Il grande, invincibile, meraviglioso L.
Colui
che portava la giustizia, il grande detective… già, non lo avevo nemmeno mai
visto come una persona umana, con i problemi di chiunque, con un cuore e dei
sentimenti.
No,
lui era il mio Superman… il mio perfetto modello da ammirare.
Ma
in realtà era un uomo come tutti, con pregi e difetti, che talvolta perdeva e veniva sconfitto, a dispetto di tutte le volte che lo avevo
criticato.
Eppure,
dopo aver conosciuto Yagami Light, sono certo che L non è morto perché è stato
battuto da lui, come ho sempre pensato…no.
L
è morto comunque con dignità, perché ha rinunciato volontariamente alla
vittoria, lasciando che continuassimo io e Mello il suo lavoro.
E
tutto questo perché… L amava Kira.
Amore.
Come
si può provare un sentimento del genere per il peggiore tra gli esseri umani di
questa terra? Come si riesce ad amare un assassino?

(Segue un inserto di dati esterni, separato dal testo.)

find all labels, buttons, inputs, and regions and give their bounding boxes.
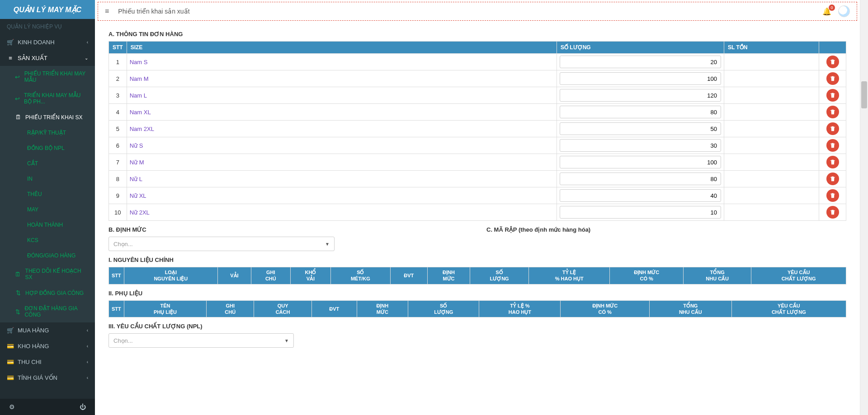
sidebar-item[interactable]: 🗓THEO DÕI KẾ HOẠCH SX bbox=[0, 263, 95, 285]
sidebar-item-label: ĐỒNG BỘ NPL bbox=[27, 145, 65, 151]
sidebar-item[interactable]: THÊU bbox=[0, 187, 95, 202]
col-header: TỶ LỆ %HAO HỤT bbox=[479, 300, 561, 317]
chevron-icon: ‹ bbox=[87, 328, 88, 333]
sidebar-item[interactable]: ĐỒNG BỘ NPL bbox=[0, 140, 95, 156]
delete-button[interactable] bbox=[826, 122, 839, 135]
cell-stock bbox=[724, 87, 819, 104]
qty-input[interactable] bbox=[560, 72, 721, 85]
menu-icon: ⇅ bbox=[14, 289, 22, 296]
cell-size: Nữ S bbox=[127, 137, 557, 154]
cell-qty bbox=[557, 87, 724, 104]
logout-icon[interactable]: ⏻ bbox=[80, 403, 86, 410]
sidebar-item[interactable]: HOÀN THÀNH bbox=[0, 217, 95, 233]
qty-input[interactable] bbox=[560, 122, 721, 135]
settings-icon[interactable]: ⚙ bbox=[9, 403, 15, 410]
sidebar-item[interactable]: ≡SẢN XUẤT⌄ bbox=[0, 50, 95, 66]
qty-input[interactable] bbox=[560, 89, 721, 102]
section-c-title: C. MÃ RẬP (theo định mức hàng hóa) bbox=[486, 226, 846, 233]
chevron-icon: ‹ bbox=[87, 359, 88, 364]
delete-button[interactable] bbox=[826, 206, 839, 219]
cell-action bbox=[819, 154, 846, 171]
sidebar-item[interactable]: ⇅ĐƠN ĐẶT HÀNG GIA CÔNG bbox=[0, 301, 95, 322]
size-link[interactable]: Nữ S bbox=[130, 142, 143, 149]
sidebar-item[interactable]: 🛒MUA HÀNG‹ bbox=[0, 322, 95, 338]
size-link[interactable]: Nam L bbox=[130, 92, 147, 99]
section-iii-title: III. YÊU CẦU CHẤT LƯỢNG (NPL) bbox=[108, 323, 846, 330]
cell-stt: 3 bbox=[109, 87, 127, 104]
menu-icon: 💳 bbox=[7, 359, 14, 365]
sidebar-item-label: HOÀN THÀNH bbox=[27, 222, 63, 228]
delete-button[interactable] bbox=[826, 72, 839, 85]
chevron-icon: ‹ bbox=[87, 375, 88, 380]
qty-input[interactable] bbox=[560, 206, 721, 219]
qty-input[interactable] bbox=[560, 139, 721, 152]
cell-action bbox=[819, 87, 846, 104]
sidebar-item-label: KCS bbox=[27, 237, 38, 243]
cell-stt: 8 bbox=[109, 171, 127, 187]
delete-button[interactable] bbox=[826, 156, 839, 168]
col-size: SIZE bbox=[127, 42, 557, 54]
qty-input[interactable] bbox=[560, 173, 721, 185]
qty-input[interactable] bbox=[560, 106, 721, 118]
table-row: 9Nữ XL bbox=[109, 187, 846, 204]
sidebar-item[interactable]: ĐÓNG/GIAO HÀNG bbox=[0, 248, 95, 263]
sidebar-item[interactable]: 🗓PHIẾU TRIỂN KHAI SX bbox=[0, 109, 95, 125]
sidebar-item[interactable]: 💳KHO HÀNG‹ bbox=[0, 338, 95, 354]
qty-input[interactable] bbox=[560, 156, 721, 168]
cell-stock bbox=[724, 137, 819, 154]
cell-qty bbox=[557, 154, 724, 171]
sidebar-item-label: IN bbox=[27, 176, 33, 182]
cell-stt: 2 bbox=[109, 70, 127, 87]
page-title: Phiếu triển khai sản xuất bbox=[118, 8, 189, 15]
delete-button[interactable] bbox=[826, 56, 839, 68]
notification-bell[interactable]: 🔔 0 bbox=[822, 7, 831, 16]
size-link[interactable]: Nữ M bbox=[130, 159, 144, 166]
page-scrollbar[interactable] bbox=[860, 0, 868, 415]
sidebar-item[interactable]: KCS bbox=[0, 233, 95, 248]
sidebar-item[interactable]: ⇅HỢP ĐỒNG GIA CÔNG bbox=[0, 285, 95, 301]
menu-toggle-icon[interactable]: ≡ bbox=[105, 7, 109, 15]
chevron-icon: ⌄ bbox=[85, 56, 88, 61]
avatar[interactable] bbox=[838, 5, 850, 17]
sidebar-item-label: PHIẾU TRIỂN KHAI MAY MẪU bbox=[24, 70, 88, 83]
sidebar-item[interactable]: ↩PHIẾU TRIỂN KHAI MAY MẪU bbox=[0, 66, 95, 88]
sidebar-item[interactable]: RẬP/KỸ THUẬT bbox=[0, 125, 95, 140]
sidebar-item[interactable]: MAY bbox=[0, 202, 95, 217]
sidebar-item[interactable]: ↩TRIỂN KHAI MAY MẪU BỘ PH... bbox=[0, 88, 95, 109]
cell-size: Nữ XL bbox=[127, 187, 557, 204]
select-placeholder: Chọn... bbox=[113, 241, 133, 247]
sidebar-section-header: QUẢN LÝ NGHIỆP VỤ bbox=[0, 19, 95, 34]
menu-icon: ↩ bbox=[14, 74, 21, 80]
menu-icon: ⇅ bbox=[14, 308, 21, 315]
col-header: TỔNGNHU CẦU bbox=[683, 267, 751, 284]
size-link[interactable]: Nữ XL bbox=[130, 192, 146, 199]
cell-qty bbox=[557, 204, 724, 221]
delete-button[interactable] bbox=[826, 89, 839, 102]
delete-button[interactable] bbox=[826, 173, 839, 185]
scroll-thumb[interactable] bbox=[861, 81, 867, 108]
size-link[interactable]: Nữ 2XL bbox=[130, 209, 150, 216]
quality-select[interactable]: Chọn... ▼ bbox=[108, 333, 294, 348]
sidebar-item[interactable]: 🛒KINH DOANH‹ bbox=[0, 34, 95, 50]
size-link[interactable]: Nam S bbox=[130, 59, 148, 65]
size-link[interactable]: Nam M bbox=[130, 75, 149, 82]
delete-button[interactable] bbox=[826, 189, 839, 202]
sidebar-item[interactable]: CẮT bbox=[0, 156, 95, 171]
section-a-title: A. THÔNG TIN ĐƠN HÀNG bbox=[108, 31, 846, 37]
size-link[interactable]: Nam 2XL bbox=[130, 126, 154, 132]
cell-stt: 6 bbox=[109, 137, 127, 154]
delete-button[interactable] bbox=[826, 106, 839, 118]
cell-stock bbox=[724, 104, 819, 121]
sidebar-item[interactable]: 💳TÍNH GIÁ VỐN‹ bbox=[0, 370, 95, 386]
dinh-muc-select[interactable]: Chọn... ▼ bbox=[108, 237, 335, 251]
delete-button[interactable] bbox=[826, 139, 839, 152]
qty-input[interactable] bbox=[560, 56, 721, 68]
sidebar-item[interactable]: 💳THU CHI‹ bbox=[0, 354, 95, 370]
qty-input[interactable] bbox=[560, 189, 721, 202]
sidebar-item-label: TRIỂN KHAI MAY MẪU BỘ PH... bbox=[24, 92, 88, 105]
menu-icon: 🛒 bbox=[7, 327, 14, 334]
sidebar-item[interactable]: IN bbox=[0, 171, 95, 187]
size-link[interactable]: Nam XL bbox=[130, 109, 151, 116]
size-link[interactable]: Nữ L bbox=[130, 176, 142, 182]
col-header: ĐỊNH MỨCCÓ % bbox=[610, 267, 684, 284]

In effetti anche Miheal lo era… eppure sono certo di averlo
amato, e di amarlo tutt’ora.
Perché
oltre agli sbagli che commetteva, rimaneva comunque Mello. Il mio Mello.
Il
mio amico e nemico, avversario e complice.
A
questo punto credo che anche Kira fosse così, nonostante mi riesca difficile
pensarlo…
Ora
che noto, tutta la gente attorno a me ha dato e
ricevuto amore, almeno una volta nella vita.
Anche
L, che pensavo fosse tanto simile a me, è riuscito ad amare nonostante lo stile
di vita che faceva.
Perfino
Yagami Light c’è riuscito. Si, credo che per meritarsi l’affetto di L lo avesse
anche ricambiato.
E
Mello, Mello ha donato amore nella sua vita, anche se era preso da questo caso…
Ma
io?
Io
non sono capace di provare alcun tipo di pietà, pena, tristezza, bontà, affetto
per nessuno.
L’unico
a cui ero pronto ad offrirne era anche l’unico che non
la voleva.
La
mia è stata una vita vuota, dove al centro c’ero io e i miei problemi, io e i
miei casi, io e il mio dolore. E basta.
Sono
un egocentrico solo, detestato da tutti, circondato da persone che mi
mostravano maschere sorridenti e null’altro, perché obbligate a starmi vicino e
a rispettarmi.
Che
inutile vita.
Mai
dato affetto e mai ricevuto.
Tutto
perché ero troppo preso da affari che non mi interessavano, per soddisfare la
mia solitudine, che non ho mai visto la possibilità di condurre una vita
normale, o quasi, provando le emozioni e i sentimenti di qualsiasi comune uomo.
Perché
tutti ci sono riusciti e io no?
Perché
sono sempre stato così irrimediabilmente solo?
Ma
ormai è finita. Anche volendo, non c’è più tempo per rimediare a certi errori
che mi hanno condannato ad una vita infelice.
Avrei
solo… voluto sorridere un po’ di più.
E
non i sorrisi che facevo quando risolvevo un caso o mi veniva un idea. No.
Il
sorriso di una persona felice, quello che non è mai passato sulle mie labbra.
Ma
adesso piangersi addosso che importanza ha?
Ho
male, tanto male, troppo male. Sono senza forze. Respirare è diventato
impossibile. Non ci riesco più, solo inspirare è un’impresa titanica per il mio
piccolo e malandato corpo.
Mi
accascio in silenzio, ansimando, in mezzo al grosso cuscino.
Ogni
colpo di tosse mi raschia la gola. Ho paura di sputare i polmoni da un momento
all’altro, come se fosse possibile…
Non
ce la faccio, non ce la faccio davvero più. Non riesco a muovermi, il cervello
non vuole più saperne di formare pensieri complessi. Poche parole viaggiano
nella mia mente: fine, male, Mello, Near, inutile, morte.
Il
petto… E’ come in fiamme. Ho male, non ci arrivo, l’aria non ci vuole più
arrivare agli alveoli, io…
Sento di essere finalmente
leggero, eppure… Sono di nuovo solo.